**Activity**
What is needed is an exact transcription of every record below.

**Records shown**
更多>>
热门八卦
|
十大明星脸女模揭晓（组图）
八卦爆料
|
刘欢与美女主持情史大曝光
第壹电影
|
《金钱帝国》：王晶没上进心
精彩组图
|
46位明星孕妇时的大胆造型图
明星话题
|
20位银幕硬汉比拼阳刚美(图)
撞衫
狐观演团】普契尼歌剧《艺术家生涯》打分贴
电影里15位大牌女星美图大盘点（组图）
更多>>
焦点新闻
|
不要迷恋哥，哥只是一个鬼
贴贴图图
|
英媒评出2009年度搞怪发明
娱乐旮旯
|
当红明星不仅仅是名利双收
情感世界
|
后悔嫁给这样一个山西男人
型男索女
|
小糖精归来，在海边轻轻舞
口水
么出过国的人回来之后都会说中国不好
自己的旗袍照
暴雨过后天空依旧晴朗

**Reply**
更多>>
热门八卦
|
十大明星脸女模揭晓（组图）
八卦爆料
|
刘欢与美女主持情史大曝光
第壹电影
|
《金钱帝国》：王晶没上进心
精彩组图
|
46位明星孕妇时的大胆造型图
明星话题
|
20位银幕硬汉比拼阳刚美(图)
撞衫
狐观演团】普契尼歌剧《艺术家生涯》打分贴
电影里15位大牌女星美图大盘点（组图）
更多>>
焦点新闻
|
不要迷恋哥，哥只是一个鬼
贴贴图图
|
英媒评出2009年度搞怪发明
娱乐旮旯
|
当红明星不仅仅是名利双收
情感世界
|
后悔嫁给这样一个山西男人
型男索女
|
小糖精归来，在海边轻轻舞
口水
么出过国的人回来之后都会说中国不好
自己的旗袍照
暴雨过后天空依旧晴朗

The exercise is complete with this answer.